There is a serious contradiction at the heart of the BLA’s latest threat…
There is a serious contradiction at the heart of the BLA’s latest threat…
There is a serious contradiction at the heart of the BLA’s latest threat. The organization has warned that the Quetta-Taftan highway, the N-40, is now under its “complete control,” and that trucks, trailers, and convoys, particularly those associated with the Saindak and Reko Diq projects, will be “strictly targeted.” The statement was framed, as all BLA statements are, in the language of Baloch rights and resistance. But ask yourself a simple question: whose livelihood depends on that highway?

Not federal bureaucrats in Islamabad. Not military installations. The people of Balochistan, who wake up every morning hoping that National Route N-40 will remain open, safe, and passable, depend on its safety and accessibility. Baloch truck drivers, transporters, and traders carry fruits and vegetables to other provinces and return laden with wheat, grains, and pulses.

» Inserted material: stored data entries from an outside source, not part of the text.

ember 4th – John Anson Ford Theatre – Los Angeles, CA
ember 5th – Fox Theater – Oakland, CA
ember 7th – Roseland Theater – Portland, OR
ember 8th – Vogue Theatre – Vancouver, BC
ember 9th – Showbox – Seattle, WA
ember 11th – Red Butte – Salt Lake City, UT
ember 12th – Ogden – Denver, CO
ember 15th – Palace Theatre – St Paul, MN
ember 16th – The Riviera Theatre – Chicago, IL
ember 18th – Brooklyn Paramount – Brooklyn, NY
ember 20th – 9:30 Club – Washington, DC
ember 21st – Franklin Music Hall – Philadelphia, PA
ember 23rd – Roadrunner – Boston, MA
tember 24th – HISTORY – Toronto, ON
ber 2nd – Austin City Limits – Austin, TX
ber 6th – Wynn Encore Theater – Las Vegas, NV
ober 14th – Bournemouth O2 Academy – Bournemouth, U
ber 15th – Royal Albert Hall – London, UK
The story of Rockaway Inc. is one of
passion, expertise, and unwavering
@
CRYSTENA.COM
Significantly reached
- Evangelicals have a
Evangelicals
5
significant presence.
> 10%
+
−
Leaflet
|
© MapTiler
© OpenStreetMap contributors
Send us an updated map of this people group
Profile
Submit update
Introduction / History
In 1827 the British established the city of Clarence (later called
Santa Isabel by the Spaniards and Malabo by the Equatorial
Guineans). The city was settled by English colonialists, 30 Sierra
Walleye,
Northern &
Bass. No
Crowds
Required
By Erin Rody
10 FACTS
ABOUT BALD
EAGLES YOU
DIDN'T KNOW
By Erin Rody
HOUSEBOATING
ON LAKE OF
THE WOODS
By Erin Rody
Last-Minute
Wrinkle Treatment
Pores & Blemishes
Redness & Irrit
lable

Local Baloch families own hundreds of hotels, workshops, and gas stations along this highway. The miners in Sindak and Reko Diq are mostly Baloch from the region. The provincial government, which derives its revenue from these mining activities, dedicates it to the well-being of the people of Balochistan.
This is neither an accident nor a strategic error; it is an intentional pattern. Workers have been killed on these roads, teachers have been assassinated in their classrooms, engineers have been targeted at construction sites, and truck drivers now face the threat of losing their livelihoods. What all these targets have in common is that they represent exactly what the Fitna Al Hindustan (FAH) cannot tolerate. A Balochistan that works, builds, trades and integrates with the rest of Pakistan and the world.
The terrorists understand, even if it doesn’t admit it, that prosperous Balochistan poses an existential threat to its narrative. The entire ideological framework of the BLA rests on the argument of dispossession, on the claim that Balochistan are robbed of their resources, denied their rights and excluded from development.
Once this argument loses its factual basis, recruitment dries up, foreign sympathy fades, and the cause loses any semblance of moral legitimacy it built on violence. For this reason, every school, every road, every mine and every port pose a threat to the Balochistan Liberation Army (BLA) that no security operation can create. Development is the ideological antidote to terrorists’ narrative, and the BLA understands this.
The claim of “total control” over the N-40 highway deserves to be denounced for what it is: propaganda aimed primarily at social media, not at operational reality. The Quetta-Taftan highway is a strategic international artery.
The Balochistan Liberation Army’s actual capabilities on this road are limited to hit-and-run attacks and attempt blockades and limited capability of terrorizing those who use it. The Pakistani state has not ceded control of its national highways to a banned terrorist group, and no amount of threatening press release will change that fact. The state knows how to assert its authority, and it will do so.
But the most important argument here is ethical, not military. If the BLA truly cared about the welfare of the people of Balochistan, it would not be threatening Baloch truck drivers with the destruction of their trucks, targeting Baloch engineers building infrastructure that their communities need, or imposing an economic blockade that, in an already devastated region, amounts to a death sentence by starvation without a single shot being fired.
It is no coincidence that the Quran defines unjust killing in terms of its collective impact on humanity. By the same ethical logic, forcing hundreds of thousands of people into economic ruin by deliberately disrupting their trade and freedom of movement is nothing but terrorism.
The ordinary Baloch is not fooled. They know who destroys their roads and who builds them. They know who closes their markets and who opens them. They know who recruits their children into a terrorism for foreign fundings and who is investing in their children’s education. The BLA’s latest threat has done nothing except confirm, once again, that the organization’s interests and Baloch interests are not the same thing. They never were.